When I said I’m not a data scientist, I meant it. My last chart-happy post about male versus female confidence in skydiving was heavy on pretty graphs and light on actual data analysis. Fearless reader – and actual data scientist – Clifford Richardson ran the data through some heavy-duty industrial grinders and come up with a bit more rigorous work through.
Long story short, (TL;DR): “In short conclusion, freefall confidence isn’t statistically different between genders, canopy flight confidence seems to be, and females and males are equally varied in the amount of jumps it takes to get comfortable under that patchwork of life-saving nylon.”
And for the true stats lovers, here is the full explanation. Huge thanks and kudos to Clifford!
Synopsis of Skydiving Confidence Data
by Clifford Richardson
In response to the recent article about confidence in skydiving, I have taken the raw data and given it a more in-depth analysis to help make a proper conclusion. I use some common statistical tests and terms to make some formal conclusions, but I will explain the purposes behind them for those who are not mathematically inclined. I apologize in advance for the lengthy wording. I write for scientific communities and the boring prose is all I know.
First, I wanted to address the main question: Is there a statistical difference between men and women when looking at confidence for either canopy or freefall flight?
To examine this question, let’s look at the original survey questions:
- Male or Female?
- I felt confident in my canopy-flying and canopy-landing skills at jump #___.

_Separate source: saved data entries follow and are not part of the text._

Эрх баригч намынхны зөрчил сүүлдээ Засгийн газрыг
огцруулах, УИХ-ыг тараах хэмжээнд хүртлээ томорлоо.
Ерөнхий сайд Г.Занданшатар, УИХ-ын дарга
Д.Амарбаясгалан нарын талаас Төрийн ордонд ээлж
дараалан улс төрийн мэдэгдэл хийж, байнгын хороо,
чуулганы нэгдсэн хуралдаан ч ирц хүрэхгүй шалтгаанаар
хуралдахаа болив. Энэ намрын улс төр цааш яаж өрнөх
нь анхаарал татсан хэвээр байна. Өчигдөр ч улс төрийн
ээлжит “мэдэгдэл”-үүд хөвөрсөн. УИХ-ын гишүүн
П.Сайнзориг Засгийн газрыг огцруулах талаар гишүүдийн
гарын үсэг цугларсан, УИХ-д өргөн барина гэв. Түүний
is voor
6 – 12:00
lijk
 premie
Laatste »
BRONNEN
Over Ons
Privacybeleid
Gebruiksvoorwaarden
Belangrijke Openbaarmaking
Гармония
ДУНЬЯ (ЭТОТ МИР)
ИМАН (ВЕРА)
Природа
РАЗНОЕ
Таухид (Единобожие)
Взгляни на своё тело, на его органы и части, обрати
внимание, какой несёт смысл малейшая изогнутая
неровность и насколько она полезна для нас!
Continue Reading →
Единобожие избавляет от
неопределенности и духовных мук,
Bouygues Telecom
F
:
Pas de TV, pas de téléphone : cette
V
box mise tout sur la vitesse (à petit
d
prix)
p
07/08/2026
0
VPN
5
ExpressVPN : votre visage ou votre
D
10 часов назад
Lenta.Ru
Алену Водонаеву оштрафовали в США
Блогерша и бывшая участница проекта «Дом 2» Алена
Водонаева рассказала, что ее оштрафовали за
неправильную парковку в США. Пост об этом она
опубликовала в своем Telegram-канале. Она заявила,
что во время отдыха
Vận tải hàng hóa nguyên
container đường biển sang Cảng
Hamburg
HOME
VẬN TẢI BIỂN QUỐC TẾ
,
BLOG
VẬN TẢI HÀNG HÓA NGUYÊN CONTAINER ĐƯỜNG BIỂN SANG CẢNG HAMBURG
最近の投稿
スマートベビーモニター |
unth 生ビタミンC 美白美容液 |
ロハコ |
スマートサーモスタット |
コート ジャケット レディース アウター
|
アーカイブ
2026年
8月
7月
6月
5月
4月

- I felt confident in my freefall skills at jump #___.
Male or female is an easy answer to interpret. However, I wanted to compare solid “yes/no” answers to determine if that answer is dependent on gender (I’ll get into the reason for this in the next paragraph). Therefore I interpreted non-ambiguous numerical answers to questions 1 and 2 to mean that the jumper is now confident in their abilities. Ambiguous answers that could have meant yes or no were dropped from the data set; there were only 4 instances where this was the case.
Now that I had the data reported in a file the way I wanted it, I used a powerful computing program called “R” to perform a chi-squared (χ2) test on tabulated data. I know we all like graphics, but there are no fancy graphs for this portion of the analysis. We do have a table of the categorical data for confidence in both canopy and freefall skills (Tables 1 & 2).
The chi-squared test for non-parametric (categorical) analysis determines if one categorical variable is dependent on another, i.e. whether confidence depends on gender. If the p-value is less than or equal to 0.05, we are at least 95% certain that the two variables are dependent on each other. The value is just an arbitrary limit that statisticians decided was good enough to consider “statistically significant.” I promise I’m not just making this up as I go along. The benefit of the chi-squared test is that sample size doesn’t have a strong adverse effect on the test. The fact that more respondents were male is accounted for.
Table 1: Confidence versus Gender for Canopy Flight.
Numbers represent the number of respondents that fit the table criteria.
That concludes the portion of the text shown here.